As letras inteligentes, no entanto, não se limitam a Same Love: diversas outras composições refletem o conteúdo relevante dos questionamentos do rapper. Em seus clipes com produções e roteiros impressionantes, Macklemore demonstra seu talento teatral enquanto indaga sobre valores da sociedade. Mas ele constrói suas obras de forma inteligente. Às vezes utiliza de ironia, às vezes usa liguagem literal. Em Wings, o artista bota em cheque – simplesmente – o ideal americano do jogador de basquete, que, de certa forma, acaba patrocinando o consumo quase que obrigatório de produtos do ramo.

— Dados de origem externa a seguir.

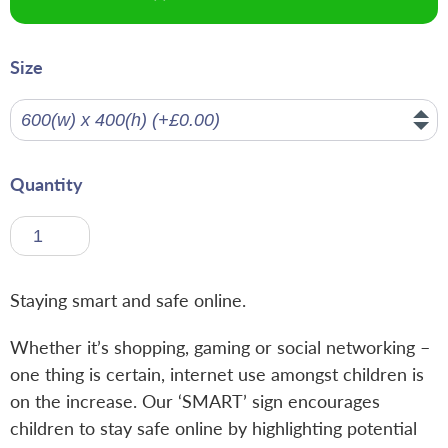
Size
Quantity
Staying smart and safe online.
Whether it’s shopping, gaming or social networking –
one thing is certain, internet use amongst children is
on the increase. Our ‘SMART’ sign encourages
children to stay safe online by highlighting potential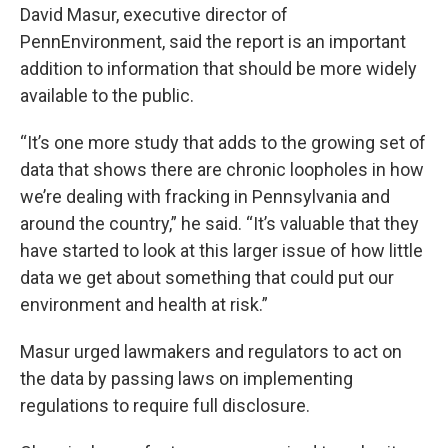
David Masur, executive director of
PennEnvironment, said the report is an important
addition to information that should be more widely
available to the public.
“It’s one more study that adds to the growing set of
data that shows there are chronic loopholes in how
we’re dealing with fracking in Pennsylvania and
around the country,” he said. “It’s valuable that they
have started to look at this larger issue of how little
data we get about something that could put our
environment and health at risk.”
Masur urged lawmakers and regulators to act on
the data by passing laws on implementing
regulations to require full disclosure.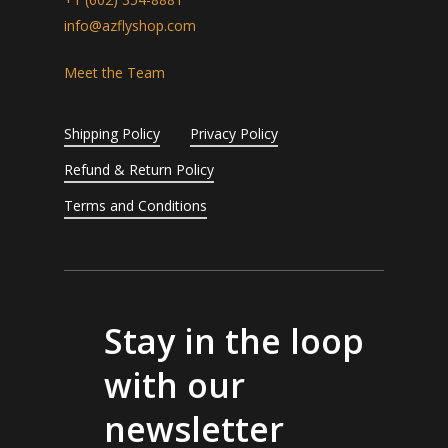
info@azflyshop.com
Meet the Team
Shipping Policy
Privacy Policy
Refund & Return Policy
Terms and Conditions
Stay in the loop
with our
newsletter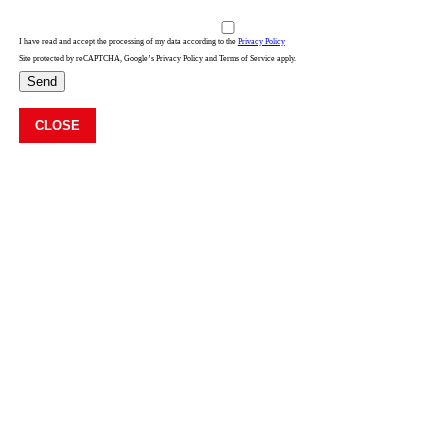
I have read and accept the processing of my data according to the
Privacy Policy
Site protected by reCAPTCHA, Google’s Privacy Policy and Terms of Service apply.
Send
CLOSE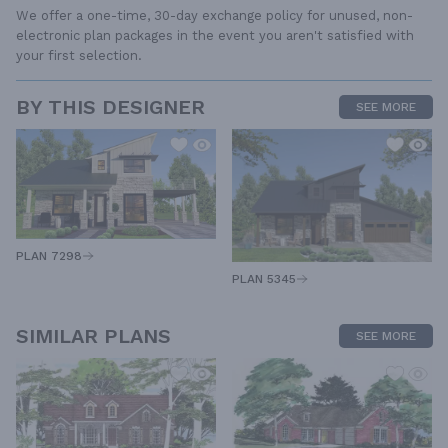
We offer a one-time, 30-day exchange policy for unused, non-
electronic plan packages in the event you aren't satisfied with
your first selection.
BY THIS DESIGNER
SEE MORE
PLAN 7298
PLAN 5345
SIMILAR PLANS
SEE MORE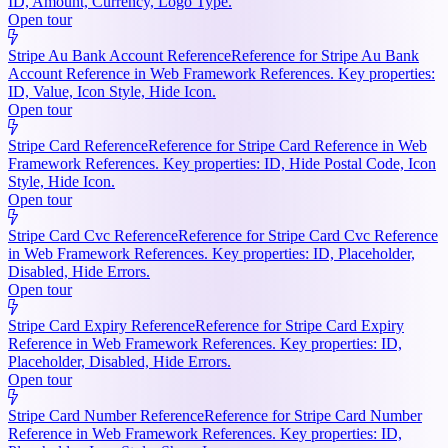
ID, Amount, Currency, Logo Type.
Open tour
Stripe Au Bank Account Reference
Reference for Stripe Au Bank
Account Reference in Web Framework References. Key properties:
ID, Value, Icon Style, Hide Icon.
Open tour
Stripe Card Reference
Reference for Stripe Card Reference in Web
Framework References. Key properties: ID, Hide Postal Code, Icon
Style, Hide Icon.
Open tour
Stripe Card Cvc Reference
Reference for Stripe Card Cvc Reference
in Web Framework References. Key properties: ID, Placeholder,
Disabled, Hide Errors.
Open tour
Stripe Card Expiry Reference
Reference for Stripe Card Expiry
Reference in Web Framework References. Key properties: ID,
Placeholder, Disabled, Hide Errors.
Open tour
Stripe Card Number Reference
Reference for Stripe Card Number
Reference in Web Framework References. Key properties: ID,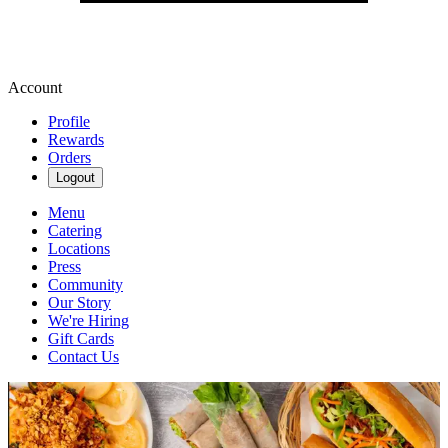
Account
Profile
Rewards
Orders
Logout
Menu
Catering
Locations
Press
Community
Our Story
We're Hiring
Gift Cards
Contact Us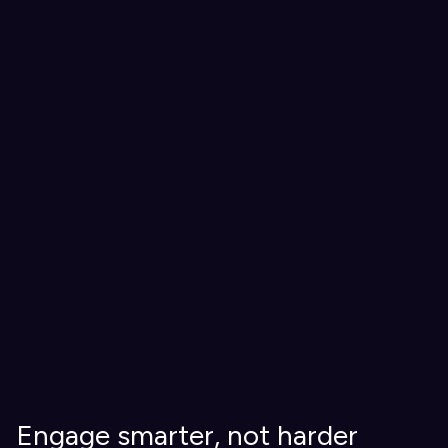
Engage smarter, not harder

Parece que Macklemore sempre teve esse empenho em fazer a diferença de alguma forma. No começo de sua carreira ele realizava workshops musicais em um programa cultural educacional chamado Gateways for Incarcerated Youth (que trabalhava com jovens presidiários) com o intuito de influenciar positivamente os adolescentes com sua música. Em um documentário o músico falou sobre o seu desejo de superar a dificuldade com substâncias ilícitas (ele foi para uma clínica de reabilitação em 2008) pois queria ser alguém que é respeitado não apenas musicalmente, mas também pela forma como trata as pessoas. O cara é diferente, destemido e talentoso. Separamos um depoimento que ele deu ao portal The Independent que pode resumir um pouco de seus ideais que tantos admiram. Inclusive nós. Senhores, Macklemore por ele mesmo:

“Eu quero ser um artista que escreve sons diferentes. Eu não quero escrever a mesma coisa que todos escrevem. Eu quero me desafiar, eu quero desafiar a sociedade, eu quero ser o melhor que posso e o jeito para fazer isso é me expressando e falando sobre coisas que ninguém vai falar, que as pessoas têm medo. Eu quero ser capaz de falar sobre essas coisas aberta e honestamente, quero ser capaz de me descobrir e ajudar aqueles que ouvem meu trabalho a se descobrirem também”.